Google takedown request data doesn't show full censorship picture
The United States led the world in the raw number of online items that judges and other officials asked Google to remove from its search engine or other products during the second half of 2011, according to biannual data released by the company.
The total number of 187 such U.S. requests--117 of them court orders--is a 103 percent increase in the number of official takedown requests made by officials during the first half of 2011, according to the data. The requests added up to 6,192 items requested for removal; in terms of actual number of requests, Brazil led the United States by submitting to Google 194 requests during the second half of 2011. However, Brazilian officials only asked for 554 items to be removed.
Google fully or partially complied with 40 percent of U.S. court orders issued in the second half of 2011 and 44 percent of police and official other requests, it says.
"We've been asked to take down political speech. It's alarming not only because free expression is at risk, but because some of these requests come from countries you might not suspect--Western democracies not typically associated with censorship," wrote Dorothy Chou, a Google senior policy analyst in a June 17 blog post.
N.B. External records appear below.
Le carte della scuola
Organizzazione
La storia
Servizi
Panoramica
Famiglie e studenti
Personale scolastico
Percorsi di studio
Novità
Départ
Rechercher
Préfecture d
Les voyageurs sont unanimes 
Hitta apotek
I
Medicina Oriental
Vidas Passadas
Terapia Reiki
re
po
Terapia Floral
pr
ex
As CNET notes, however, the data doesn't paint a comprehensive portrait of worldwide censorship since countries such as China and Iran "block content without notifying Google."
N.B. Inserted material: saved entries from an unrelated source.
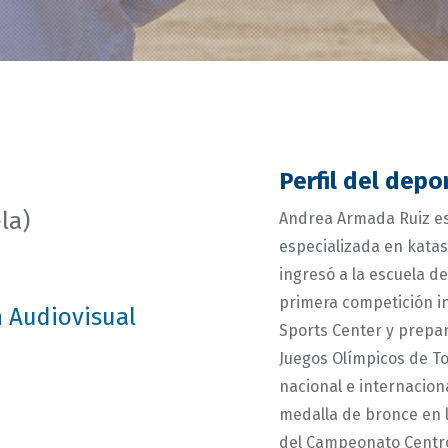
Perfil del depo
la)
Andrea Armada Ruiz es
especializada en kata
ingresó a la escuela de
primera competición i
 Audiovisual
Sports Center y prepar
Juegos Olímpicos de To
nacional e internacion
medalla de bronce en l
del Campeonato Centro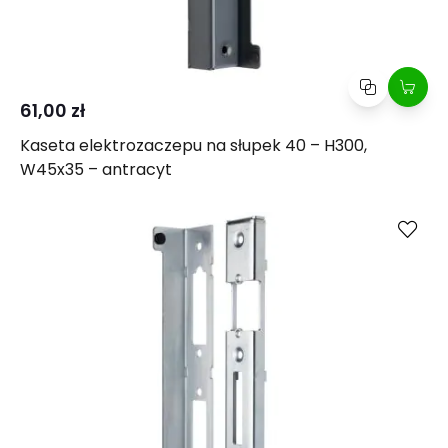
61,00 zł
Kaseta elektrozaczepu na słupek 40 – H300,
W45x35 – antracyt
Kup
Porównaj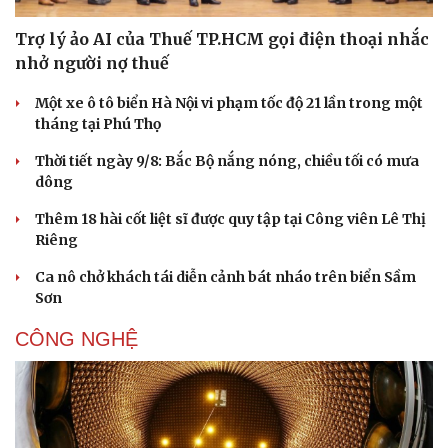
Trợ lý ảo AI của Thuế TP.HCM gọi điện thoại nhắc
nhở người nợ thuế
Một xe ô tô biển Hà Nội vi phạm tốc độ 21 lần trong một
tháng tại Phú Thọ
Thời tiết ngày 9/8: Bắc Bộ nắng nóng, chiều tối có mưa
dông
Thêm 18 hài cốt liệt sĩ được quy tập tại Công viên Lê Thị
Riêng
Ca nô chở khách tái diễn cảnh bát nháo trên biển Sầm
Sơn
CÔNG NGHỆ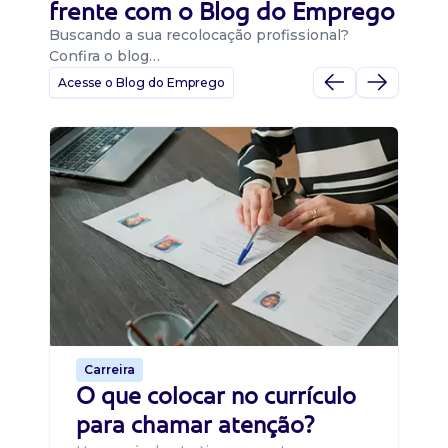
frente com o Blog do Emprego
Buscando a sua recolocação profissional?
Confira o blog…
Acesse o Blog do Emprego
D
Di
B
O 
um
ca
o 
de 
Carreira
O que colocar no currículo
para chamar atenção?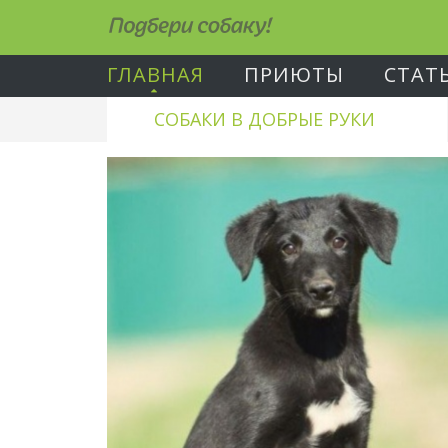
Подбери собаку!
ГЛАВНАЯ
ПРИЮТЫ
СТАТ
СОБАКИ В ДОБРЫЕ РУКИ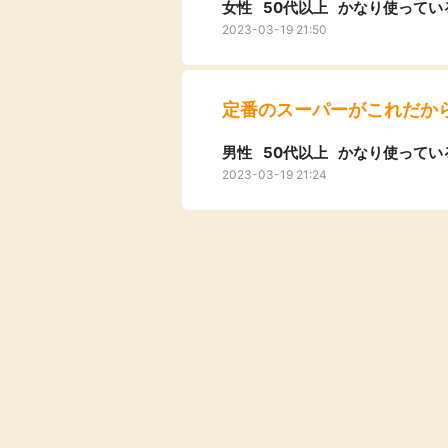
女性
50代以上
かなり使ってい
2023-03-19 21:50
定番のスーパーがこれだか
男性
50代以上
かなり使ってい
2023-03-19 21:24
The data also doesn't account for the per capita ratio of items according to population. U.K. officials, for example, placed 49 requests to remove 847 items during the second half of 2011, meaning that for every person residing in the United Kingdom, U.K. officials collectively asked for 74,436 items to be removed. The U.S. ratio per individual is 50,686 items.
Other data posted online by Google shows that court orders against alleged defamation was the leading reason for U.S. court orders in the second half of 2011, with judges issuing 53 takedown orders targeted mainly against Google's search engine. There were zero court orders asking for removal of online items due to national security; there was one police or other officials request related to national security placed against YouTube.
Privacy and security, meanwhile, was the leading reason for American police or other official requests during the second half of 2011, with such officials sending Google 21 requests, mainly regarding YouTube.